There are an estimated 300 religious and diocesan clergy from Poland in Ukraine. In addition, many of the members of Polish provinces serving in Ukraine are Ukrainian.

“We have a brother from Ukraine that will be ordained in three months and was supposed to leave then for Ukraine, but he asked me to go now,” Father Łukasz Wiśniewski, the Dominican provincial in Poland, told Crux. “He wants to be with his people.”

“Yesterday I was on the phone with our brothers in Ukraine the entire morning – they all declared they’re staying,” said Wiśniewski. There are 25 brothers in the Vicariate of Ukraine, which is part of the Polish Dominican province.

Kryża said the situation is “tragic.”

“Not long ago, the front line was drawn in the east, now it’s everywhere in Ukraine,” the priest said.

He added that thousands of Ukrainian civilians are driving towards the western border of the country, seeking shelter in Poland.

“People are desperate – there is no gas. Yesterday the limit was 20 liters (less than 4½ gallons) per car, now it’s hard to get any,” Kryża said, pointing out there are many vulnerable people traveling on dangerous roads.

“I just got a phone call from a bus full of mothers and children that is trying to reach the Polish border,” he said.

Religious orders and churches are already becoming places of shelter for Ukrainians.

“The country is vast. In terrible traffic that they experience now, it takes at least two days to drive from the eastern to the western border; it’s 1500 kilometers (930 miles) – they need stops on the way,” Kryża continued, explaining that religious houses and churches are becoming places of shelter for Ukrainians.

Father Bartłomiej Przepeluk, a Jesuit from Khmelnytskyi, a Ukrainian city 215 miles west of the capital, Kiev, is organizing shelter for those on the move.

“We want people to be able to stop here, eat, drink tea or coffee, before hitting the road again,” he told jezuici.pl, the website of the Polish Jesuits. On Friday, 15-20 people were sheltering at the retreat house in Khmelnytskyi.

“We’re fighting according to the rule: Fight evil with good,” he added.

Father Jerzy Limanówka, spokesman of the Polish Pallotines said on Twitter that people are already gathering to shelter in their religious houses in L’viv, Zhytomyr and Kiev.

“Our Capuchin brothers are staying too,” Brother Tomasz Żak of the Franciscan Capuchins in Poland told Crux.

“People are sheltering in our church facilities’ basements and lower churches. So far they have food. But it is only day two of an open war,” he added.

“We have 36 brothers in Ukraine, most are Polish and Ukrainian, but there are also a few Russians. One of them, our Russian brother, just left with the Ukrainian army as their chaplain,” the brother said.

“We are asked to bless people that go to war, and praying with those who stay,” Father Michał Wocial, a Salesian working in Zhytomyr, told Polish television.

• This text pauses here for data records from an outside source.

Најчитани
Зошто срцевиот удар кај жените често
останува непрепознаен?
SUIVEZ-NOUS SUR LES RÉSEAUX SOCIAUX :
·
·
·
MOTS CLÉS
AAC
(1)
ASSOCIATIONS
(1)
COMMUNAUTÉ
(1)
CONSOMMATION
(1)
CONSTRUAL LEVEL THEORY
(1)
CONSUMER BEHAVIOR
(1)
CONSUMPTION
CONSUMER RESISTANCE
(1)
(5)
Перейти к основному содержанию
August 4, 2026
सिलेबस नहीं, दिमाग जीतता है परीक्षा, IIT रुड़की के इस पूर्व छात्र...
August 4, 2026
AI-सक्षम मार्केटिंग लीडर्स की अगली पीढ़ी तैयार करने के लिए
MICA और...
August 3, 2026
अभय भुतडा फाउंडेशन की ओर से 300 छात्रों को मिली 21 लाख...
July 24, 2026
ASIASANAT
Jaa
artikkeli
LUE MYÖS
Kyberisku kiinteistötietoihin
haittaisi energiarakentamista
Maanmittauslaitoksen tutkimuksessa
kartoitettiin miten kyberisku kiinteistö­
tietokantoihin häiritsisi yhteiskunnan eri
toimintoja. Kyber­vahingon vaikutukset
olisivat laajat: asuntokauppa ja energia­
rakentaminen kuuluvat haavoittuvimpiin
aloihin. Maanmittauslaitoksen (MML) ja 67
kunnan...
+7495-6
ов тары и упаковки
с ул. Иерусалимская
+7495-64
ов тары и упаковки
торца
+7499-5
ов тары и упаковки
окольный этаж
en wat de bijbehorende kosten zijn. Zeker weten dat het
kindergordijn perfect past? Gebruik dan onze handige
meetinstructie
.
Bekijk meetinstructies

“Franciscans are staying with the people of Ukraine,” Conventual Franciscan Stanisław Kawa, custodian and head of the Conference of Religious Superiors in Ukraine, said in a statement. Seventeen Franciscan brothers live and work in five different locations in Ukraine, including L’viv and Boryspil, near Kiev.

“Let’s remember that there are many, many people who won’t go anywhere: The elderly, homeless, the poor. Polish clergy and religious is bravely taking care of them and not abandoning their people,” Kryża told Crux.

The Bureau for Helping Church in the East dedicates nearly $300,000 annually to aid the church in Ukraine: “Since [Thursday], I feel like I’m working in the military headquarters, so many different organizations want to send help to Ukraine through our channels.”

Kryża noted the lay organization, the Knights of St. John Paul II, left Friday with a car full of basic food necessities toward the Ukrainian border.

But even more important than getting food and material to those in need, Kryża said, people need to pray.

“There is an amazing prayer chain between Poland and Ukraine. When I talk to the locals they always say – you pray for us, but we also pray for you with gratitude for all you do,” the priest said.